Gains and losses resulting from ‘upstream’ and ‘downstream’ transactions between an entity (including its consolidated subsidiaries) and its associate or joint venture are recognised in the entity’s financial statements only to the extent of unrelated investors’ interests in the associate or joint venture. ‘Upstream’ transactions are, for example, sales of assets from an associate or a joint venture to the investor. ‘Downstream’ transactions are, for example, sales or contributions of assets from the investor to its associate or its joint venture. The investor’s share in the associate’s or joint venture’s gains or losses resulting from these transactions is eliminated.

 
30.
The contribution of a non-monetary asset to an associate or a joint venture in exchange for an equity interest in the associate or joint venture shall be accounted for in accordance with paragraph 28, except when the contribution lacks commercial substance, as that term is described in IAS 16 Property, Plant and Equipment. If such a contribution lacks commercial substance, the gain or loss is regarded as unrealised and is not recognised unless paragraph 31 also applies. Such unrealised gains and losses shall be eliminated against the investment accounted for using the equity method and shall not be presented as deferred gains or losses in the entity’s consolidated statement of financial position or in the entity’s statement of financial position in which investments are accounted for using the equity method.

 
 

 


- 3 -

BP HAS CLAIMED CONFIDENTIAL TREATMENT OF PORTIONS OF
THIS LETTER IN ACCORDANCE WITH 17 C.F.R. § 200.83

We also referred to paragraph BC33 of the Basis for Conclusions which accompanies IAS 28, which explains that as part of the revisions to the standard in 2011 the consensus in the interpretation SIC-13 ‘Jointly Controlled Entities – Non-Monetary Contributions by Venturers’ was incorporated into IAS 28 and extended to also apply to associates. Paragraph 2 of SIC-13 included a sentence “Contributions may be made simultaneously by the venturers either upon establishing the JCE or subsequently”.  This additional guidance makes it clear that the IASB intended that paragraphs 28 and 30 of IAS 28 would apply when the investee became an associate only as a result of the contributions of the venturers, as was the case for the TNK-BP/Rosneft transaction.

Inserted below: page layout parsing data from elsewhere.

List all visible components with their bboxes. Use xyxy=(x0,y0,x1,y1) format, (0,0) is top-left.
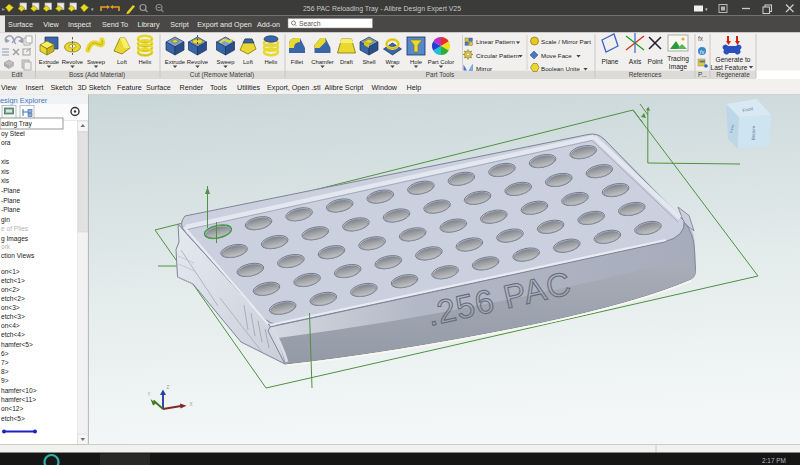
svg-text:Mirror: Mirror xyxy=(476,65,492,72)
svg-text:Edit: Edit xyxy=(11,71,22,78)
svg-text:▸: ▸ xyxy=(2,6,5,12)
svg-text:Move Face: Move Face xyxy=(541,52,572,59)
svg-text:Part Tools: Part Tools xyxy=(426,71,454,78)
svg-text:View: View xyxy=(43,20,59,29)
svg-text:Bottom: Bottom xyxy=(751,125,757,140)
svg-text:Send To: Send To xyxy=(102,20,128,29)
svg-text:Boolean Unite: Boolean Unite xyxy=(541,65,580,72)
svg-text:Sweep: Sweep xyxy=(216,59,235,65)
svg-text:etch<3>: etch<3> xyxy=(1,313,25,320)
svg-text:ora: ora xyxy=(1,139,11,146)
svg-text:Library: Library xyxy=(138,20,160,29)
svg-text:Y: Y xyxy=(148,392,151,397)
svg-text:6>: 6> xyxy=(1,350,9,357)
svg-text:on<2>: on<2> xyxy=(1,286,20,293)
svg-text:Export and Open: Export and Open xyxy=(197,20,251,29)
svg-text:7>: 7> xyxy=(1,359,9,366)
svg-text:References: References xyxy=(629,71,662,78)
svg-text:fx: fx xyxy=(698,35,704,42)
svg-text:Point: Point xyxy=(647,58,662,65)
svg-text:256 PAC Reloading Tray - Alibr: 256 PAC Reloading Tray - Alibre Design E… xyxy=(303,5,461,13)
svg-text:Axis: Axis xyxy=(629,58,642,65)
svg-text:Loft: Loft xyxy=(243,59,253,65)
svg-text:P...: P... xyxy=(698,71,707,78)
svg-text:etch<1>: etch<1> xyxy=(1,277,25,284)
svg-text:hamfer<11>: hamfer<11> xyxy=(1,396,36,403)
svg-text:etch<2>: etch<2> xyxy=(1,295,25,302)
svg-text:-Plane: -Plane xyxy=(1,206,20,213)
svg-text:Loft: Loft xyxy=(117,59,127,65)
svg-text:Tools: Tools xyxy=(210,83,227,92)
svg-text:-Plane: -Plane xyxy=(1,197,20,204)
svg-text:xis: xis xyxy=(1,168,10,175)
svg-text:e of Plies: e of Plies xyxy=(1,225,29,232)
svg-text:9>: 9> xyxy=(1,377,9,384)
svg-text:Image: Image xyxy=(669,63,688,71)
svg-text:Extrude: Extrude xyxy=(165,59,186,65)
svg-text:Extrude: Extrude xyxy=(39,59,60,65)
svg-text:ading Tray: ading Tray xyxy=(1,120,32,128)
svg-text:Revolve: Revolve xyxy=(187,59,209,65)
svg-text:Cut (Remove Material): Cut (Remove Material) xyxy=(190,71,254,79)
svg-text:ork: ork xyxy=(1,243,11,250)
svg-text:Part Color: Part Color xyxy=(428,59,455,65)
svg-text:Feature: Feature xyxy=(117,83,142,92)
svg-text:Surface: Surface xyxy=(146,83,171,92)
svg-text:8>: 8> xyxy=(1,368,9,375)
svg-text:on<1>: on<1> xyxy=(1,268,20,275)
svg-text:-Plane: -Plane xyxy=(1,187,20,194)
svg-text:Last Feature: Last Feature xyxy=(710,64,747,71)
svg-text:Chamfer: Chamfer xyxy=(311,59,334,65)
svg-text:Tracing: Tracing xyxy=(667,55,689,63)
svg-text:Window: Window xyxy=(372,83,398,92)
svg-text:Utilities: Utilities xyxy=(237,83,261,92)
svg-text:Helix: Helix xyxy=(264,59,277,65)
svg-text:Revolve: Revolve xyxy=(62,59,84,65)
svg-text:Hole: Hole xyxy=(410,59,423,65)
svg-text:View: View xyxy=(1,83,17,92)
svg-text:Regenerate: Regenerate xyxy=(716,71,750,79)
svg-text:Sweep: Sweep xyxy=(87,59,106,65)
svg-text:Inspect: Inspect xyxy=(68,20,91,29)
svg-text:Shell: Shell xyxy=(362,59,375,65)
svg-text:gin: gin xyxy=(1,216,10,224)
svg-text:Plane: Plane xyxy=(602,58,619,65)
svg-text:etch<4>: etch<4> xyxy=(1,331,25,338)
svg-text:Add-on: Add-on xyxy=(257,20,280,29)
svg-text:hamfer<5>: hamfer<5> xyxy=(1,341,33,348)
svg-text:Sketch: Sketch xyxy=(51,83,73,92)
svg-text:Boss (Add Material): Boss (Add Material) xyxy=(69,71,125,79)
svg-text:Search: Search xyxy=(299,20,321,27)
svg-text:fx: fx xyxy=(700,49,705,55)
svg-text:on<3>: on<3> xyxy=(1,304,20,311)
svg-text:ction Views: ction Views xyxy=(1,252,35,259)
svg-text:Export, Open .stl: Export, Open .stl xyxy=(267,83,321,92)
svg-text:Alibre Script: Alibre Script xyxy=(325,83,364,92)
svg-text:esign Explorer: esign Explorer xyxy=(0,96,48,105)
svg-text:xis: xis xyxy=(1,177,10,184)
svg-text:on<12>: on<12> xyxy=(1,405,24,412)
svg-text:Surface: Surface xyxy=(8,20,33,29)
svg-text:Insert: Insert xyxy=(26,83,44,92)
svg-text:Helix: Helix xyxy=(138,59,151,65)
svg-text:Render: Render xyxy=(180,83,204,92)
svg-text:Linear Pattern: Linear Pattern xyxy=(476,38,515,45)
svg-text:g Images: g Images xyxy=(1,235,29,243)
svg-text:Wrap: Wrap xyxy=(386,59,401,65)
svg-text:Scale / Mirror Part: Scale / Mirror Part xyxy=(541,38,591,45)
svg-text:oy Steel: oy Steel xyxy=(1,130,25,138)
svg-text:X: X xyxy=(190,402,193,407)
svg-text:Circular Pattern: Circular Pattern xyxy=(476,52,520,59)
svg-text:2:17 PM: 2:17 PM xyxy=(762,457,786,464)
svg-text:Generate to: Generate to xyxy=(716,56,751,63)
svg-text:Fillet: Fillet xyxy=(291,59,304,65)
svg-text:Z: Z xyxy=(167,385,170,390)
svg-text:3D Sketch: 3D Sketch xyxy=(78,83,111,92)
svg-text:Script: Script xyxy=(170,20,188,29)
svg-text:xis: xis xyxy=(1,158,10,165)
svg-text:hamfer<10>: hamfer<10> xyxy=(1,387,37,394)
svg-text:on<4>: on<4> xyxy=(1,322,20,329)
svg-text:etch<5>: etch<5> xyxy=(1,415,25,422)
svg-text:Help: Help xyxy=(407,83,422,92)
svg-text:Draft: Draft xyxy=(340,59,353,65)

Paragraph 31 of IAS 28, which is referred to in paragraph 30 of IAS 28 above, provides further guidance on gain recognition in the case of a transaction that lacks commercial substance, which is not relevant in our case.

The sale of BP’s interest in TNK-BP to Rosneft represents a “downstream” transaction as described in IAS 28, specifically it is a contribution of a non-monetary asset to an associate in exchange for an equity interest in that associate.  As such, following the requirements of paragraph 28, only that portion of the gain on disposal that represents the unrelated investors’ interests in Rosneft, i.e. 80.25%, was recognised in the BP group income statement at the time of the transaction in 2013.  The remaining 19.75% of the gain on disposal, representing BP’s interest in Rosneft, is eliminated against the investment in Rosneft presented on the BP group balance sheet.

The rationale for this accounting treatment, as noted in paragraph 30 of the standard, is that the portion of the gain relating to BP’s interest in Rosneft is unrealised at the time of the transaction.  This is because BP has effectively retained an interest in TNK-BP’s assets that were contributed to Rosneft, through its equity investment in Rosneft.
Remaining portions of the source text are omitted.